Assignment
The lines to copy are those with "code" in them. Pull each one from the entries below.

Information supplied
BEGIN

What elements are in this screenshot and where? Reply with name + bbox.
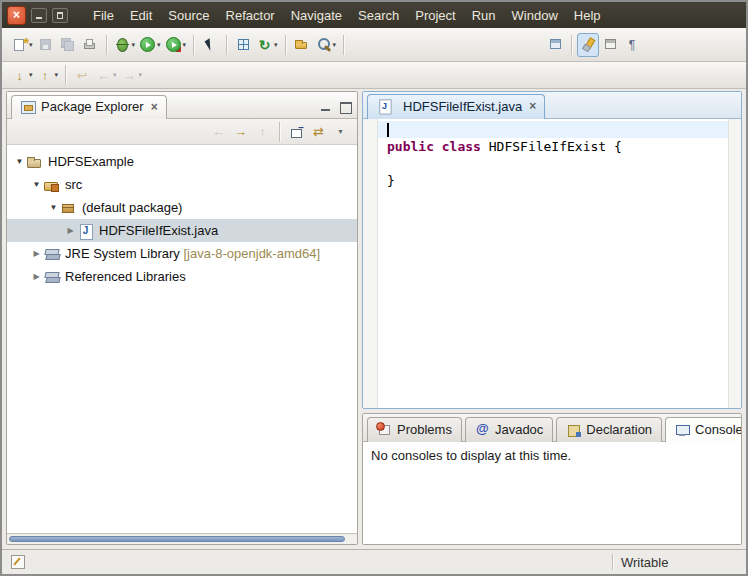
menu-run[interactable]: Run xyxy=(464,4,504,27)
show-whitespace-button[interactable] xyxy=(621,33,643,57)
back-button[interactable] xyxy=(208,121,229,142)
search-button[interactable]: ▾ xyxy=(313,33,339,57)
horizontal-scrollbar[interactable] xyxy=(7,533,357,544)
tab-declaration[interactable]: Declaration xyxy=(556,417,662,442)
block-selection-button[interactable] xyxy=(599,33,621,57)
tree-item-label: (default package) xyxy=(82,200,182,215)
code-token: public class xyxy=(387,139,489,154)
collapse-all-button[interactable] xyxy=(286,121,307,142)
code-area[interactable]: public class HDFSFileIfExist {} xyxy=(378,119,728,408)
next-annotation-icon xyxy=(11,67,28,84)
menu-window[interactable]: Window xyxy=(504,4,566,27)
tab-problems[interactable]: Problems xyxy=(367,417,462,442)
next-annotation-button[interactable]: ▾ xyxy=(9,63,35,87)
minimize-view-button[interactable] xyxy=(318,100,334,114)
print-button[interactable] xyxy=(79,33,101,57)
forward-button[interactable] xyxy=(230,121,251,142)
open-folder-button[interactable] xyxy=(291,33,313,57)
view-menu-button[interactable] xyxy=(330,121,351,142)
run-button[interactable]: ▾ xyxy=(137,33,163,57)
menu-source[interactable]: Source xyxy=(160,4,217,27)
tree-item[interactable]: ▶Referenced Libraries xyxy=(7,265,357,288)
tab-package-explorer[interactable]: Package Explorer × xyxy=(11,95,167,119)
dropdown-caret-icon[interactable]: ▾ xyxy=(139,71,143,79)
annotation-ruler[interactable] xyxy=(363,119,378,408)
tree-item-label: HDFSFileIfExist.java xyxy=(99,223,218,238)
link-with-editor-icon xyxy=(310,123,327,140)
tree-item[interactable]: ▶HDFSFileIfExist.java xyxy=(7,219,357,242)
code-line[interactable] xyxy=(378,155,728,172)
tab-javadoc[interactable]: Javadoc xyxy=(465,417,553,442)
menu-project[interactable]: Project xyxy=(407,4,463,27)
statusbar: Writable xyxy=(2,549,746,574)
close-editor-icon[interactable]: × xyxy=(529,100,536,112)
close-icon: × xyxy=(13,9,20,21)
dropdown-caret-icon[interactable]: ▾ xyxy=(333,41,337,49)
declaration-icon xyxy=(566,423,581,437)
tab-console[interactable]: Console xyxy=(665,417,742,442)
dropdown-caret-icon[interactable]: ▾ xyxy=(132,41,136,49)
window-minimize-button[interactable] xyxy=(31,8,47,23)
library-icon xyxy=(43,269,60,285)
close-view-icon[interactable]: × xyxy=(151,101,158,113)
print-icon xyxy=(81,36,98,53)
code-line[interactable]: } xyxy=(378,172,728,189)
debug-button[interactable]: ▾ xyxy=(112,33,138,57)
last-edit-location-button[interactable] xyxy=(71,63,93,87)
new-java-project-button[interactable] xyxy=(232,33,254,57)
link-with-editor-button[interactable] xyxy=(308,121,329,142)
srcfolder-icon xyxy=(43,177,60,193)
collapse-arrow-icon[interactable]: ▼ xyxy=(47,203,60,212)
editor-tab[interactable]: HDFSFileIfExist.java × xyxy=(367,94,545,119)
mark-occurrences-button[interactable] xyxy=(577,33,599,57)
trim-restore-icon[interactable] xyxy=(9,554,27,570)
menu-file[interactable]: File xyxy=(85,4,122,27)
dropdown-caret-icon[interactable]: ▾ xyxy=(274,41,278,49)
dropdown-caret-icon[interactable]: ▾ xyxy=(157,41,161,49)
selection-pointer-icon xyxy=(202,36,219,53)
code-line[interactable]: public class HDFSFileIfExist { xyxy=(378,138,728,155)
tree-item[interactable]: ▶JRE System Library [java-8-openjdk-amd6… xyxy=(7,242,357,265)
dropdown-caret-icon[interactable]: ▾ xyxy=(183,41,187,49)
menu-help[interactable]: Help xyxy=(566,4,609,27)
overview-ruler[interactable] xyxy=(728,119,741,408)
up-button[interactable] xyxy=(252,121,273,142)
save-icon xyxy=(37,36,54,53)
save-button[interactable] xyxy=(35,33,57,57)
maximize-view-button[interactable] xyxy=(337,100,353,114)
scrollbar-thumb[interactable] xyxy=(9,536,345,542)
window-maximize-button[interactable] xyxy=(52,8,68,23)
tree-item[interactable]: ▼HDFSExample xyxy=(7,150,357,173)
refresh-button[interactable]: ▾ xyxy=(254,33,280,57)
save-all-button[interactable] xyxy=(57,33,79,57)
open-perspective-button[interactable] xyxy=(544,33,566,57)
code-line[interactable] xyxy=(378,121,728,138)
selection-pointer-button[interactable] xyxy=(199,33,221,57)
dropdown-caret-icon[interactable]: ▾ xyxy=(113,71,117,79)
tree-item[interactable]: ▼src xyxy=(7,173,357,196)
previous-annotation-button[interactable]: ▾ xyxy=(35,63,61,87)
new-wizard-button[interactable]: ▾ xyxy=(9,33,35,57)
collapse-arrow-icon[interactable]: ▼ xyxy=(30,180,43,189)
dropdown-caret-icon[interactable]: ▾ xyxy=(29,71,33,79)
save-all-icon xyxy=(59,36,76,53)
back-button[interactable]: ▾ xyxy=(93,63,119,87)
expand-arrow-icon[interactable]: ▶ xyxy=(30,249,43,258)
dropdown-caret-icon[interactable]: ▾ xyxy=(29,41,33,49)
menu-search[interactable]: Search xyxy=(350,4,407,27)
dropdown-caret-icon[interactable]: ▾ xyxy=(55,71,59,79)
menu-navigate[interactable]: Navigate xyxy=(283,4,350,27)
forward-button[interactable]: ▾ xyxy=(119,63,145,87)
collapse-arrow-icon[interactable]: ▼ xyxy=(13,157,26,166)
window-close-button[interactable]: × xyxy=(7,6,26,25)
run-external-tools-button[interactable]: ▾ xyxy=(163,33,189,57)
menu-edit[interactable]: Edit xyxy=(122,4,160,27)
tab-label: Console xyxy=(695,422,742,437)
main-area: Package Explorer × ▼HDFSExample▼src▼(def… xyxy=(2,89,746,549)
javafile-icon xyxy=(77,223,94,239)
menu-refactor[interactable]: Refactor xyxy=(218,4,283,27)
expand-arrow-icon[interactable]: ▶ xyxy=(64,226,77,235)
debug-icon xyxy=(114,36,131,53)
tree-item[interactable]: ▼(default package) xyxy=(7,196,357,219)
expand-arrow-icon[interactable]: ▶ xyxy=(30,272,43,281)
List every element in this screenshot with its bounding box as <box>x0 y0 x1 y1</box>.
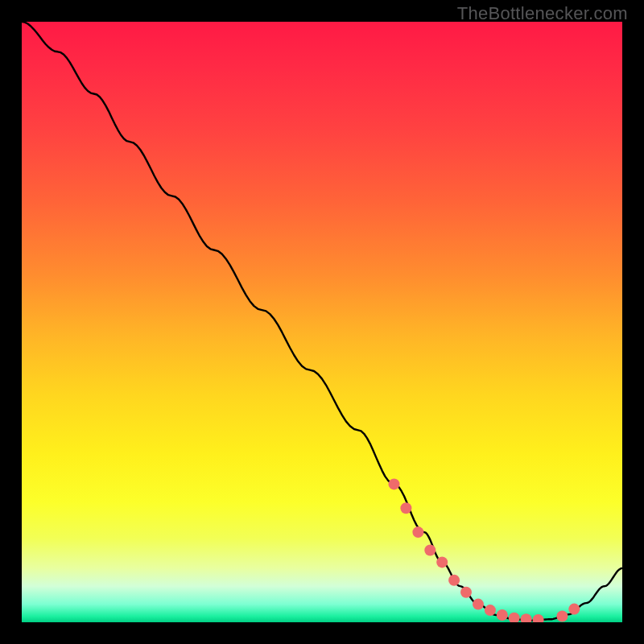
curve-marker <box>412 526 423 538</box>
curve-marker <box>497 609 508 621</box>
curve-marker <box>400 502 411 514</box>
curve-marker <box>556 611 568 622</box>
curve-marker <box>568 604 580 615</box>
curve-marker <box>533 614 544 622</box>
plot-area <box>22 22 622 622</box>
chart-frame: TheBottlenecker.com <box>0 0 644 644</box>
curve-marker <box>509 613 520 622</box>
curve-marker <box>448 575 460 586</box>
curve-marker <box>473 599 484 610</box>
curve-marker <box>485 605 496 616</box>
curve-path <box>22 22 622 621</box>
curve-marker <box>389 478 400 489</box>
curve-marker <box>436 556 448 568</box>
curve-marker <box>424 545 436 556</box>
curve-marker <box>460 587 472 598</box>
curve-marker <box>521 613 532 622</box>
bottleneck-curve <box>22 22 622 622</box>
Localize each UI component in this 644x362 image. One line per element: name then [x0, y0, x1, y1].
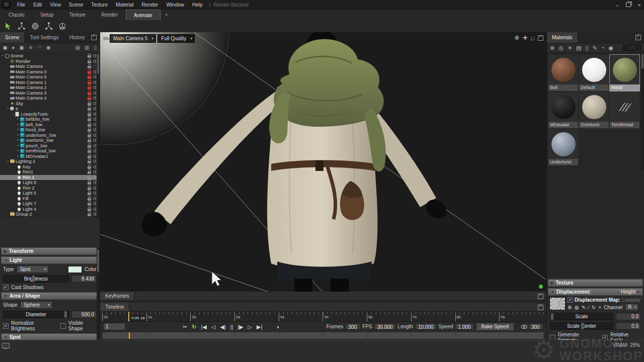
- left-panel-tab[interactable]: History: [64, 32, 91, 43]
- material-tile[interactable]: Hood: [610, 55, 639, 91]
- workspace-tab[interactable]: Setup: [33, 10, 61, 20]
- disp-scale-value[interactable]: 0.0: [616, 313, 641, 320]
- minimize-button[interactable]: –: [615, 2, 618, 8]
- diameter-slider[interactable]: Diameter: [3, 311, 69, 318]
- viewport-settings-gear-icon[interactable]: ⚙: [514, 35, 519, 41]
- lock-icon[interactable]: [87, 127, 92, 132]
- workspace-tab[interactable]: +: [160, 10, 173, 20]
- lock-icon[interactable]: [87, 212, 92, 217]
- close-button[interactable]: ×: [638, 2, 641, 8]
- lock-icon[interactable]: [87, 96, 92, 101]
- lock-icon[interactable]: [87, 53, 92, 58]
- visible-shape-checkbox[interactable]: [60, 323, 66, 329]
- tree-row[interactable]: Group 2: [0, 212, 100, 217]
- play-reverse-button[interactable]: ◁: [211, 322, 215, 331]
- render-preview-button[interactable]: ◑: [276, 322, 279, 331]
- materials-popout-icon[interactable]: [635, 35, 641, 40]
- lock-icon[interactable]: [87, 196, 92, 201]
- map-tool-icon[interactable]: [582, 305, 586, 310]
- map-tool-icon[interactable]: [598, 305, 601, 310]
- materials-toolbar-icon[interactable]: [568, 44, 572, 52]
- tree-row[interactable]: Key: [0, 164, 100, 170]
- area-shape-section-header[interactable]: ▼Area / Shape: [1, 292, 99, 300]
- tree-row[interactable]: Main Camera 3: [0, 90, 100, 96]
- menu-item[interactable]: Texture: [88, 0, 111, 10]
- disp-scale-slider[interactable]: Scale: [550, 313, 613, 320]
- tree-expand-toggle[interactable]: +: [16, 117, 20, 122]
- shape-dropdown[interactable]: Sphere: [20, 301, 52, 309]
- lock-icon[interactable]: [87, 201, 92, 206]
- scene-toolbar-icon[interactable]: [94, 44, 97, 52]
- viewport-3d[interactable]: Main Camera 5 Full Quality ⚙ ✛ □: [100, 32, 546, 292]
- lock-icon[interactable]: [87, 180, 92, 185]
- brightness-value[interactable]: 8.438: [71, 275, 97, 283]
- lock-icon[interactable]: [87, 74, 92, 79]
- viewport-maximize-icon[interactable]: □: [531, 35, 534, 41]
- lock-icon[interactable]: [87, 106, 92, 111]
- scene-toolbar-icon[interactable]: [75, 44, 80, 52]
- tree-row[interactable]: Rim 1: [0, 175, 100, 180]
- scene-toolbar-icon[interactable]: [12, 44, 15, 52]
- menu-item[interactable]: Help: [189, 0, 206, 10]
- tree-expand-toggle[interactable]: +: [16, 148, 20, 154]
- tree-row[interactable]: + MDAvatar1: [0, 154, 100, 159]
- materials-tab[interactable]: Materials: [547, 32, 578, 43]
- left-panel-tab[interactable]: Scene: [0, 32, 25, 43]
- materials-toolbar-icon[interactable]: [601, 44, 605, 52]
- tree-row[interactable]: Light 6: [0, 180, 100, 186]
- tree-row[interactable]: + belt_low: [0, 122, 100, 128]
- tree-row[interactable]: + undertunic_low: [0, 133, 100, 138]
- disp-center-slider[interactable]: Scale Center: [550, 322, 613, 330]
- step-back-button[interactable]: ◀|: [220, 322, 225, 331]
- tree-expand-toggle[interactable]: +: [16, 122, 20, 128]
- universal-tool-icon[interactable]: [57, 21, 67, 31]
- scene-toolbar-icon[interactable]: [29, 44, 33, 52]
- workspace-tab[interactable]: Animate: [126, 10, 160, 20]
- popout-icon[interactable]: [91, 35, 97, 40]
- lock-icon[interactable]: [87, 207, 92, 212]
- tree-row[interactable]: Fill: [0, 196, 100, 202]
- lock-icon[interactable]: [87, 59, 92, 64]
- lock-icon[interactable]: [87, 159, 92, 164]
- skip-start-button[interactable]: |◀: [201, 322, 206, 331]
- lock-icon[interactable]: [87, 154, 92, 159]
- material-tile[interactable]: Belt: [548, 55, 578, 91]
- displacement-map-checkbox[interactable]: [568, 297, 573, 303]
- left-panel-tab[interactable]: Tool Settings: [25, 32, 64, 43]
- lock-icon[interactable]: [87, 191, 92, 196]
- tree-row[interactable]: Light 4: [0, 207, 100, 212]
- tree-row[interactable]: Main Camera: [0, 64, 100, 69]
- tree-expand-toggle[interactable]: −: [6, 159, 10, 164]
- lock-icon[interactable]: [87, 164, 92, 169]
- link-icon[interactable]: [521, 325, 526, 329]
- scene-toolbar-icon[interactable]: [85, 44, 89, 52]
- lock-icon[interactable]: [87, 112, 92, 117]
- tree-expand-toggle[interactable]: +: [16, 143, 20, 149]
- diameter-value[interactable]: 500.0: [71, 311, 97, 318]
- lock-icon[interactable]: [87, 117, 92, 122]
- lock-icon[interactable]: [87, 175, 92, 180]
- tree-row[interactable]: Light 5: [0, 191, 100, 196]
- tree-expand-toggle[interactable]: −: [6, 106, 10, 112]
- tree-row[interactable]: Rim1: [0, 169, 100, 175]
- tree-row[interactable]: Main Camera 5: [0, 74, 100, 80]
- camera-select-dropdown[interactable]: Main Camera 5: [110, 34, 156, 43]
- tree-row[interactable]: Rim 2: [0, 186, 100, 191]
- timeline-ruler[interactable]: 0s 1s 2s 3s 4s 5s 6s 7s 8s 9s 0:00.18: [100, 312, 546, 322]
- materials-toolbar-icon[interactable]: [593, 44, 597, 52]
- step-forward-button[interactable]: |▶: [237, 322, 243, 331]
- tree-row[interactable]: + beltbits_low: [0, 117, 100, 122]
- tree-row[interactable]: − Scene: [0, 53, 100, 59]
- speed-input[interactable]: 1.000: [455, 323, 473, 330]
- keyframes-tab[interactable]: Keyframes: [100, 292, 135, 300]
- materials-toolbar-icon[interactable]: [558, 44, 564, 52]
- track-playhead[interactable]: [129, 332, 130, 339]
- menu-item[interactable]: Window: [163, 0, 188, 10]
- material-tile[interactable]: MDavatar: [548, 92, 578, 128]
- viewport-popout-icon[interactable]: [538, 35, 543, 41]
- cast-shadows-checkbox[interactable]: [3, 285, 9, 290]
- tree-expand-toggle[interactable]: −: [11, 112, 15, 117]
- tree-row[interactable]: + overtunic_low: [0, 138, 100, 143]
- scene-toolbar-icon[interactable]: [19, 44, 24, 52]
- lock-icon[interactable]: [87, 90, 92, 96]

END

The answer
code-token: public class xyxy=(387,139,489,154)
code-area[interactable]: public class HDFSFileIfExist {} xyxy=(378,119,728,408)
code-line[interactable] xyxy=(378,155,728,172)
code-line[interactable]: } xyxy=(378,172,728,189)
code-line[interactable]: public class HDFSFileIfExist { xyxy=(378,138,728,155)
code-line[interactable] xyxy=(378,121,728,138)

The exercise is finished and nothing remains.